[Collected data]
..............................
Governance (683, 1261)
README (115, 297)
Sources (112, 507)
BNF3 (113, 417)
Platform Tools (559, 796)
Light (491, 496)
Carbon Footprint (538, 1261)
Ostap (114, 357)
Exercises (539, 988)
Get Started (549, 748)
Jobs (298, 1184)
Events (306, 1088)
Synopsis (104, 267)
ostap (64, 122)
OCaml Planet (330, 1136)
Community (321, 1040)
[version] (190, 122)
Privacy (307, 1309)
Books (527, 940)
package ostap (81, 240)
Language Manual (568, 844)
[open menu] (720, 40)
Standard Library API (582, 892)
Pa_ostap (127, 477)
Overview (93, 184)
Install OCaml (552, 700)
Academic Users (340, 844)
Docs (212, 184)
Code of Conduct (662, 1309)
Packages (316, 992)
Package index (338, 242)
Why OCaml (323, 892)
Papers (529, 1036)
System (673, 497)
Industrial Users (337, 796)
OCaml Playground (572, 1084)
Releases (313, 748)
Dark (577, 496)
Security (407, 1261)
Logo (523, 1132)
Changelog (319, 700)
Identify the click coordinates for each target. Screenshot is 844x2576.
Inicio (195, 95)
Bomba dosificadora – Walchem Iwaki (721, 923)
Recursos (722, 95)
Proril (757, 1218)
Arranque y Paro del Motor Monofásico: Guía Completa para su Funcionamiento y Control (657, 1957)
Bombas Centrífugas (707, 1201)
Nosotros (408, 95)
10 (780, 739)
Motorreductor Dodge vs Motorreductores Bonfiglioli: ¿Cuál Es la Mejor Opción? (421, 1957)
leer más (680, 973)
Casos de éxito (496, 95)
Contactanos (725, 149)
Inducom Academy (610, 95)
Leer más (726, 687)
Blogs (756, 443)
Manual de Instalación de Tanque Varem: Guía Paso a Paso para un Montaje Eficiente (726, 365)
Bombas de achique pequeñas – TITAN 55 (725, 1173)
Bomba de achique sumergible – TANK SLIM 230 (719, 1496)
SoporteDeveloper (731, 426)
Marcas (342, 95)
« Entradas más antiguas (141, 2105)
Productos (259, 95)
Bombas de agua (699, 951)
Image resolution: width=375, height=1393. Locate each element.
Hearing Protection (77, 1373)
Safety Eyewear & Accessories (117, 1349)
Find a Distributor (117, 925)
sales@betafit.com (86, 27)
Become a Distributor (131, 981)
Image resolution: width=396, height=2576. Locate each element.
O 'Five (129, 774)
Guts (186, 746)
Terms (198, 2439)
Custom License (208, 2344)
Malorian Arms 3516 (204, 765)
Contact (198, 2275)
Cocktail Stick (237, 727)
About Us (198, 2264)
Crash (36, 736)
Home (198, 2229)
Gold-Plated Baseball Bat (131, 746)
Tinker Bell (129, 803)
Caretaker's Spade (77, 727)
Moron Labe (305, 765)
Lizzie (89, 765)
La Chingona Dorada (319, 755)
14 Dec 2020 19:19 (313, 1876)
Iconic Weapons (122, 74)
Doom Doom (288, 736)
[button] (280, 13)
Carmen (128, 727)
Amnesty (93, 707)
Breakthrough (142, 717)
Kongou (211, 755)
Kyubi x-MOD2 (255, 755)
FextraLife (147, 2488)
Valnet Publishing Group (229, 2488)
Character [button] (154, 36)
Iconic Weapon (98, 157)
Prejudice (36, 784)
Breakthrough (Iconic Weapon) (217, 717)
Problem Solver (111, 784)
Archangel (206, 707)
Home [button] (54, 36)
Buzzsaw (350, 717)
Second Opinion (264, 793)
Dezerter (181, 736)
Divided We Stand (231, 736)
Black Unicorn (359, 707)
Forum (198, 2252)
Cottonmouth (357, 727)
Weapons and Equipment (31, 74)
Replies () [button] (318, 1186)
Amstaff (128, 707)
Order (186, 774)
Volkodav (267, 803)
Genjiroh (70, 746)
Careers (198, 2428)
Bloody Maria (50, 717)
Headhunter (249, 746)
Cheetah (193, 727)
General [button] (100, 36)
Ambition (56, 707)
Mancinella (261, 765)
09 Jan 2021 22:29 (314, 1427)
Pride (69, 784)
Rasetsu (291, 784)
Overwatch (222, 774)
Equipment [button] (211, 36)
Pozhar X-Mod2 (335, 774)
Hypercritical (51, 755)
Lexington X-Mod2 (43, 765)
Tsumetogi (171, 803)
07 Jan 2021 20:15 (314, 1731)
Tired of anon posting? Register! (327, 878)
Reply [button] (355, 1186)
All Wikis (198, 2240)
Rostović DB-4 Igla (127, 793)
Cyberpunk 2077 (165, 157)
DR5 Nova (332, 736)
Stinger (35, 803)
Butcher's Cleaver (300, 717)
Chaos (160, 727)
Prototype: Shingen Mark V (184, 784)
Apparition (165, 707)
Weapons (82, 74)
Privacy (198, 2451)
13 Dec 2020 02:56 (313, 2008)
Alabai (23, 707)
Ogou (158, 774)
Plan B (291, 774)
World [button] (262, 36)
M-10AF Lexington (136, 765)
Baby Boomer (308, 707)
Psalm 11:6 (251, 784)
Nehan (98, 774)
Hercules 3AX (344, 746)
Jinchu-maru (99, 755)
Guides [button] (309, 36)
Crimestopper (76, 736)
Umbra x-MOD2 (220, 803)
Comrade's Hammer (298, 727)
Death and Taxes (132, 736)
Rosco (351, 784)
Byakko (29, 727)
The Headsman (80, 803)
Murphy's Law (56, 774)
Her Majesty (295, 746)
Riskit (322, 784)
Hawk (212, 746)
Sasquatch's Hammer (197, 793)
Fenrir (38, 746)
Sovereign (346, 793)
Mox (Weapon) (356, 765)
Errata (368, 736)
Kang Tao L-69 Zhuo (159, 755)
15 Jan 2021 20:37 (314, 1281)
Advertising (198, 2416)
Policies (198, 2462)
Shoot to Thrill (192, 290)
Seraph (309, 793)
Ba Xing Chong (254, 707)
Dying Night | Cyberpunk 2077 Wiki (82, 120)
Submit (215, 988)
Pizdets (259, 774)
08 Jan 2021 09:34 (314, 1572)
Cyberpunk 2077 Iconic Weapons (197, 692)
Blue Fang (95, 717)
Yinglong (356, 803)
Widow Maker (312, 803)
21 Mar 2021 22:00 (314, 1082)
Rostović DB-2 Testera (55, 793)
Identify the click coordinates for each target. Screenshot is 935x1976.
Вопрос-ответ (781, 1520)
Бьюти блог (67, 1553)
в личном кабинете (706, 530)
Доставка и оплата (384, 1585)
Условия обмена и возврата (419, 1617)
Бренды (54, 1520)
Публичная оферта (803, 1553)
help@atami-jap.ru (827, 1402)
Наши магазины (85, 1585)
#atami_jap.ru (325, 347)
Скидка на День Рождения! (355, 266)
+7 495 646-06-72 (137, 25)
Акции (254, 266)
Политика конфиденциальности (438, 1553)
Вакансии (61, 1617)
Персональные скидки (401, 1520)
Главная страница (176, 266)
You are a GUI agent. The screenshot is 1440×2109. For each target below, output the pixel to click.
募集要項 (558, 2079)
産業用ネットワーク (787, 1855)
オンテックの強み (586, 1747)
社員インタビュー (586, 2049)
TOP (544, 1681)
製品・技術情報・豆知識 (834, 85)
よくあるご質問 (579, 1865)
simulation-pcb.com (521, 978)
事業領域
..............................
_PROBLEM REQUIREMENTS_
Once the records have been read, print them all again exactly.

_WORKED SOLUTION_
Governance (683, 1261)
README (115, 297)
Sources (112, 507)
BNF3 (113, 417)
Platform Tools (559, 796)
Light (491, 496)
Carbon Footprint (538, 1261)
Ostap (114, 357)
Exercises (539, 988)
Get Started (549, 748)
Jobs (298, 1184)
Events (306, 1088)
Synopsis (104, 267)
ostap (64, 122)
OCaml Planet (330, 1136)
Community (321, 1040)
[version] (190, 122)
Privacy (307, 1309)
Books (527, 940)
package ostap (81, 240)
Language Manual (568, 844)
[open menu] (720, 40)
Standard Library API (582, 892)
Pa_ostap (127, 477)
Overview (93, 184)
Install OCaml (552, 700)
Academic Users (340, 844)
Docs (212, 184)
Code of Conduct (662, 1309)
Packages (316, 992)
Package index (338, 242)
Why OCaml (323, 892)
Papers (529, 1036)
System (673, 497)
Industrial Users (337, 796)
OCaml Playground (572, 1084)
Releases (313, 748)
Dark (577, 496)
Security (407, 1261)
Logo (523, 1132)
Changelog (319, 700)
Identify the click coordinates for each target. Screenshot is 844x2576.
Inicio (195, 95)
Bomba dosificadora – Walchem Iwaki (721, 923)
Recursos (722, 95)
Proril (757, 1218)
Arranque y Paro del Motor Monofásico: Guía Completa para su Funcionamiento y Control (657, 1957)
Bombas Centrífugas (707, 1201)
Nosotros (408, 95)
10 (780, 739)
Motorreductor Dodge vs Motorreductores Bonfiglioli: ¿Cuál Es la Mejor Opción? (421, 1957)
leer más (680, 973)
Casos de éxito (496, 95)
Contactanos (725, 149)
Inducom Academy (610, 95)
Leer más (726, 687)
Blogs (756, 443)
Manual de Instalación de Tanque Varem: Guía Paso a Paso para un Montaje Eficiente (726, 365)
Bombas de achique pequeñas – TITAN 55 (725, 1173)
Bomba de achique sumergible – TANK SLIM 230 (719, 1496)
SoporteDeveloper (731, 426)
Marcas (342, 95)
« Entradas más antiguas (141, 2105)
Productos (259, 95)
Bombas de agua (699, 951)
Image resolution: width=375, height=1393. Locate each element.
Hearing Protection (77, 1373)
Safety Eyewear & Accessories (117, 1349)
Find a Distributor (117, 925)
sales@betafit.com (86, 27)
Become a Distributor (131, 981)
Image resolution: width=396, height=2576. Locate each element.
O 'Five (129, 774)
Guts (186, 746)
Terms (198, 2439)
Custom License (208, 2344)
Malorian Arms 3516 (204, 765)
Contact (198, 2275)
Cocktail Stick (237, 727)
About Us (198, 2264)
Crash (36, 736)
Home (198, 2229)
Gold-Plated Baseball Bat (131, 746)
Tinker Bell (129, 803)
Caretaker's Spade (77, 727)
Moron Labe (305, 765)
Lizzie (89, 765)
La Chingona Dorada (319, 755)
14 Dec 2020 19:19 (313, 1876)
Iconic Weapons (122, 74)
Doom Doom (288, 736)
[button] (280, 13)
Carmen (128, 727)
Amnesty (93, 707)
Breakthrough (142, 717)
Kongou (211, 755)
Kyubi x-MOD2 (255, 755)
FextraLife (147, 2488)
Valnet Publishing Group (229, 2488)
Character [button] (154, 36)
Iconic Weapon (98, 157)
Prejudice (36, 784)
Breakthrough (Iconic Weapon) (217, 717)
Problem Solver (111, 784)
Archangel (206, 707)
Home [button] (54, 36)
Buzzsaw (350, 717)
Second Opinion (264, 793)
Dezerter (181, 736)
Divided We Stand (231, 736)
Black Unicorn (359, 707)
Forum (198, 2252)
Cottonmouth (357, 727)
Weapons and Equipment (31, 74)
Replies () [button] (318, 1186)
Amstaff (128, 707)
Order (186, 774)
Volkodav (267, 803)
Genjiroh (70, 746)
Careers (198, 2428)
Bloody Maria (50, 717)
Headhunter (249, 746)
Cheetah (193, 727)
General [button] (100, 36)
Ambition (56, 707)
Mancinella (261, 765)
09 Jan 2021 22:29 (314, 1427)
Pride (69, 784)
Rasetsu (291, 784)
Overwatch (222, 774)
Equipment [button] (211, 36)
Pozhar X-Mod2 (335, 774)
Hypercritical (51, 755)
Lexington X-Mod2 (43, 765)
Tsumetogi (171, 803)
07 Jan 2021 20:15 (314, 1731)
Tired of anon posting? Register! (327, 878)
Reply [button] (355, 1186)
All Wikis (198, 2240)
Rostović DB-4 Igla (127, 793)
Cyberpunk 2077 (165, 157)
DR5 Nova (332, 736)
Stinger (35, 803)
Butcher's Cleaver (300, 717)
Chaos (160, 727)
Prototype: Shingen Mark V (184, 784)
Apparition (165, 707)
Weapons (82, 74)
Privacy (198, 2451)
13 Dec 2020 02:56 (313, 2008)
Alabai (23, 707)
Ogou (158, 774)
Plan B (291, 774)
World [button] (262, 36)
M-10AF Lexington (136, 765)
Baby Boomer (308, 707)
Psalm 11:6 (251, 784)
Nehan (98, 774)
Hercules 3AX (344, 746)
Jinchu-maru (99, 755)
Guides [button] (309, 36)
Crimestopper (76, 736)
Umbra x-MOD2 (220, 803)
Comrade's Hammer (298, 727)
Death and Taxes (132, 736)
Rosco (351, 784)
Byakko (29, 727)
The Headsman (80, 803)
Murphy's Law (56, 774)
Her Majesty (295, 746)
Riskit (322, 784)
Hawk (212, 746)
Sasquatch's Hammer (197, 793)
Fenrir (38, 746)
Sovereign (346, 793)
Mox (Weapon) (356, 765)
Errata (368, 736)
Kang Tao L-69 Zhuo (159, 755)
15 Jan 2021 20:37 (314, 1281)
Advertising (198, 2416)
Policies (198, 2462)
Shoot to Thrill (192, 290)
Seraph (309, 793)
Ba Xing Chong (254, 707)
Dying Night | Cyberpunk 2077 Wiki (82, 120)
Submit (215, 988)
Pizdets (259, 774)
08 Jan 2021 09:34 (314, 1572)
Cyberpunk 2077 Iconic Weapons (197, 692)
Blue Fang (95, 717)
Yinglong (356, 803)
Widow Maker (312, 803)
21 Mar 2021 22:00 (314, 1082)
Rostović DB-2 Testera (55, 793)
Identify the click coordinates for each target. Screenshot is 935x1976.
Вопрос-ответ (781, 1520)
Бьюти блог (67, 1553)
в личном кабинете (706, 530)
Доставка и оплата (384, 1585)
Условия обмена и возврата (419, 1617)
Бренды (54, 1520)
Публичная оферта (803, 1553)
help@atami-jap.ru (827, 1402)
Наши магазины (85, 1585)
#atami_jap.ru (325, 347)
Скидка на День Рождения! (355, 266)
+7 495 646-06-72 (137, 25)
Акции (254, 266)
Политика конфиденциальности (438, 1553)
Вакансии (61, 1617)
Персональные скидки (401, 1520)
Главная страница (176, 266)
You are a GUI agent. The screenshot is 1440×2109. For each target below, output the pixel to click.
募集要項 (558, 2079)
産業用ネットワーク (787, 1855)
オンテックの強み (586, 1747)
社員インタビュー (586, 2049)
TOP (544, 1681)
製品・技術情報・豆知識 (834, 85)
よくあるご質問 (579, 1865)
simulation-pcb.com (521, 978)
事業領域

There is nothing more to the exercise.